What I do here is much the same. It’s a place to share my thoughts, my dreams and some of the stories of my life. It is my small contribution to the tapestry that is our families history. It is for a time, many years from now, when my grandchildren will be setting around the holiday dinner table with their children and grandchildren. Devon or Shelby will push their plate away and begin, “You remember that time when Papa got in so much trouble with Nannie?” 
____________________

Some evenings now I’ll be getting something from the kitchen and I’ll pause by the back door and look out across the yard. There in back corner of my mom’s house a light will be burning and I know it is my Mom reading. Perhaps she is writing some of her stories. There is a smile on my face when I turn away from the door.  

Sunday, November 18, 2012

Wanderlust


“I love to go a-wandering,
along the mountain track, 
and as I go, I love to sing,
my knapsack on my back.

“Val-deri, val-dera,
Val-deri,
Val-dera-ha-ha-ha-ah-ha.
Val-deri, val-dera,
My knapsack on my back.”

I have long loved the word wanderlust. It holds such possibilities where each day holds the gift of something new. 

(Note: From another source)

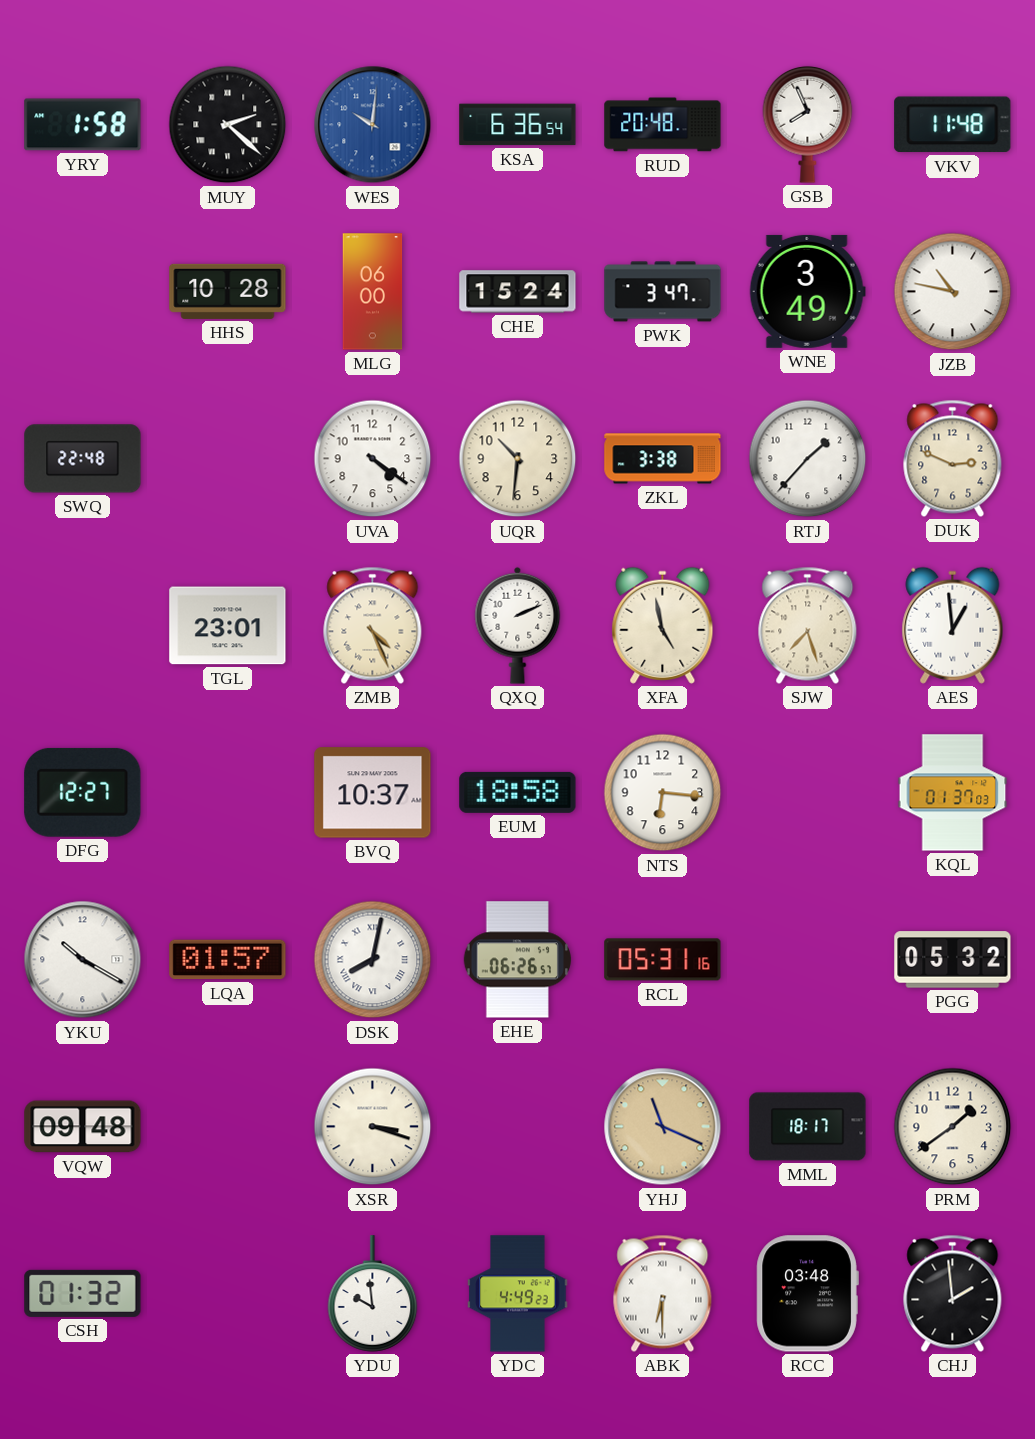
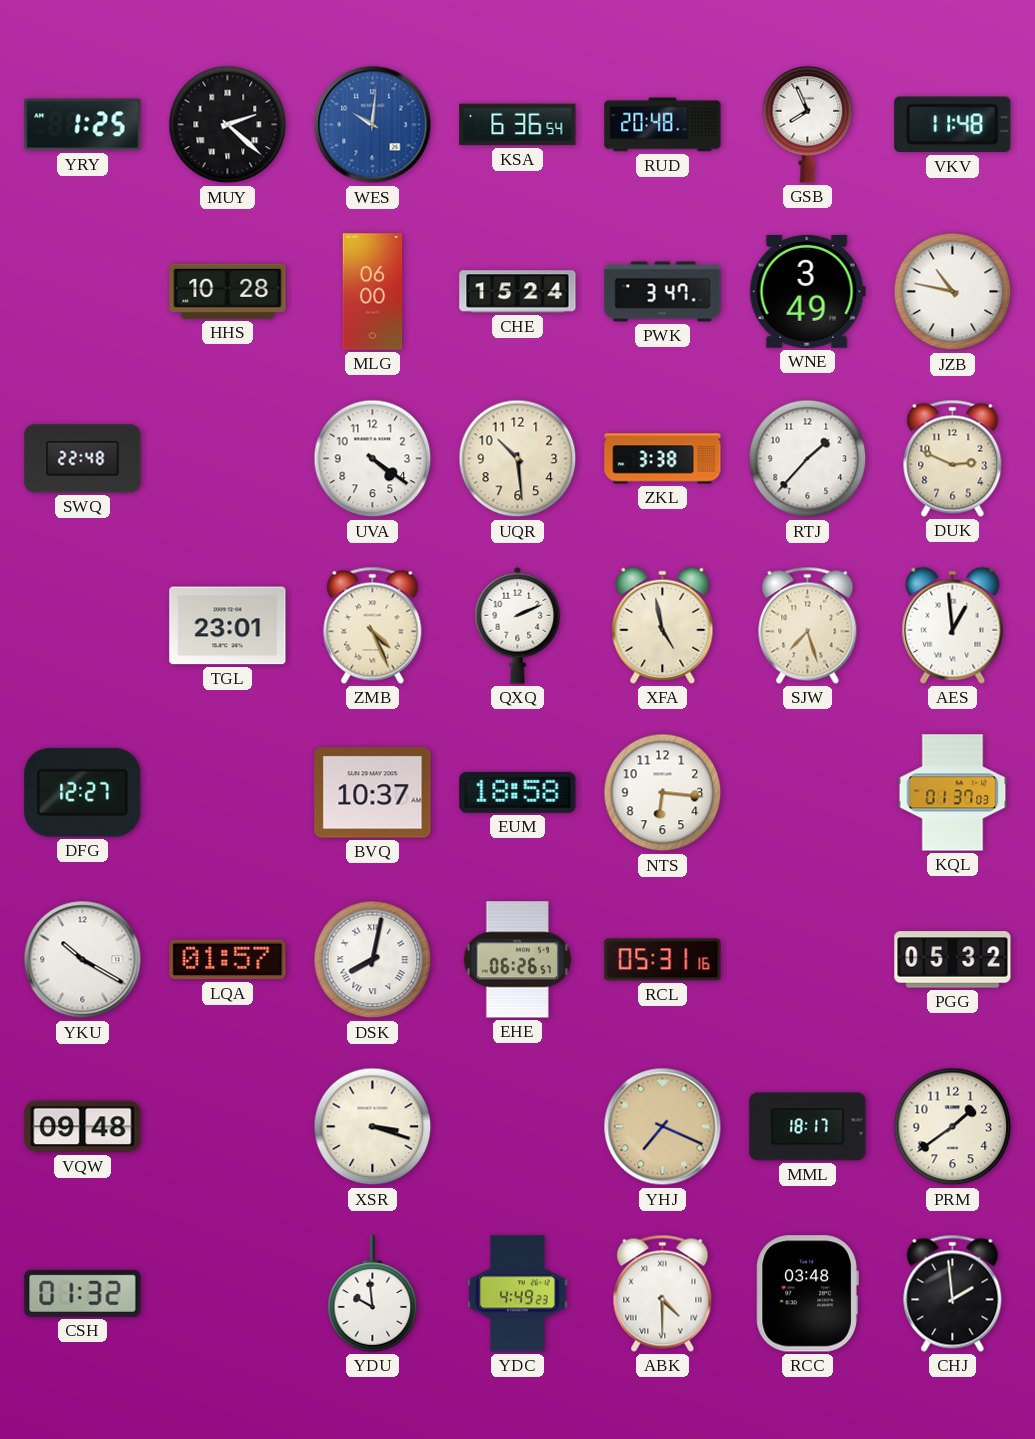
YRY: 1:58 -> 1:25
UQR: 10:31 -> 10:29
YHJ: 11:19 -> 7:19
ABK: 6:30 -> 4:30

Wanderlust is waking up to find a new adventure, a new journey for that day, a new sight to see, a new person to meet and a new experience to be enjoyed. When it is at its best, it is a new revelation of God! Wanderlust is proclaiming that I am no longer satisfied with routine; with waking up and going through the same motions.

The word wanderlust has a German origin and literally means “a desire to hike.” We define it in English as a strong desire or impulse to wander or to travel and explore. Fitting for how I have been feeling of late.

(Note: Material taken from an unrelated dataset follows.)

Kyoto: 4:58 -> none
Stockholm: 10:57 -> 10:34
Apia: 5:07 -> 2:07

It seems an odd statement, but I don’t think I am wired to stay in one place for very long. As I have been thinking and writing lately I have been caught on my desire to get more out of life. My thoughts are constantly drawn to doing and seeing more. I am not wanting my “one of these days” to be spent comfortably right where I am. 

In a sensible world, this is dangerous. It goes against what we were taught. We  were supposed, expected, to grow up, get good jobs and work through to the age of retirement (or beyond). Once we’ve reached that age, and if we’re still able, we could  then chase I dreams. That is how it’s supposed to work. But, that isn’t always the case. Some never get the chance to chase their dream or they simply can’t do it. They spent themselves, spent their lives, working to fulfill someone else’s dreams and no longer have the time or energy for their own. 

To me, that is the real danger; chasing after something that is not our own. We are convinced of what life is supposed to be like and have lost sight of what life could be like.

What life could be like - Gerrie and I had that once. We felt God calling us to the mission field. So we went against the grain and took a chance. It wasn’t always easy. It was difficult, at times, for us and our families. But as I have said before, it was perhaps one of the happiest times of our lives. 

That time, well, it really wasn’t wanderlust was it? It was more like obedience. Yet, it had some of the elements. It gave us a new adventure, a new journey, a new sight, a new person to meet and new experiences. And most importantly, a new revelation of God!

We may never make it back to a time like that. With family and friends, being far away for a long time, doesn’t seem like what God is calling us to do. But is God calling? We believe He is. We feel He is calling us to something

Last week Gerrie commented about our experience in Italy and about what may be on the horizon. In her comment she said, “Our restless hearts are, to me, a sign to be ready for absolutely anything!”

We’re listening.

Familiar territory. 

____________________

Update @ 12:55p  Gerrie and I got in from church a few minutes ago. This morning in LifeGroup, we were left with two thoughts to consider. First, how do we make our lives count.? Second, when God asks you what you did with the time He gave you, how will you answer?

Sunday, November 11, 2012

An "Ah-ha" Moment


15 October 1996

I have had this particular date on my mind for a few weeks now. My wife and I woke up that morning in Arquata Scrivia, Italy. Arquata Scrivia is a small town in the Province of Genoa, about 34 miles north of Genoa. We had fallen asleep the night before with a light drizzle of rain falling and woke up with the same light drizzle. If only it had stayed that way.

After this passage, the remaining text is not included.